= Beginning of Section =
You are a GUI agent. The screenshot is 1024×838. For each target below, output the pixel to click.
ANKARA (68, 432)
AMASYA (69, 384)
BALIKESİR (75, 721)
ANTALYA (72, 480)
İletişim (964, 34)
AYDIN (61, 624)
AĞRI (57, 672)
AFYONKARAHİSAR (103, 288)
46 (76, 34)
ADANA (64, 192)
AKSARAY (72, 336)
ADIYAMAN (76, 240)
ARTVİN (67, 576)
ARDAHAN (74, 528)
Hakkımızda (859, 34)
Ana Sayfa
= End of Section =
PROBLEM DETAILS
Line by line, reproduce the data exactly as given.

YOUR RESPONSE
You are a GUI agent. The screenshot is 1024×838. For each target below, output the pixel to click.
ANKARA (68, 432)
AMASYA (69, 384)
BALIKESİR (75, 721)
ANTALYA (72, 480)
İletişim (964, 34)
AYDIN (61, 624)
AĞRI (57, 672)
AFYONKARAHİSAR (103, 288)
46 (76, 34)
ADANA (64, 192)
AKSARAY (72, 336)
ADIYAMAN (76, 240)
ARTVİN (67, 576)
ARDAHAN (74, 528)
Hakkımızda (859, 34)
Ana Sayfa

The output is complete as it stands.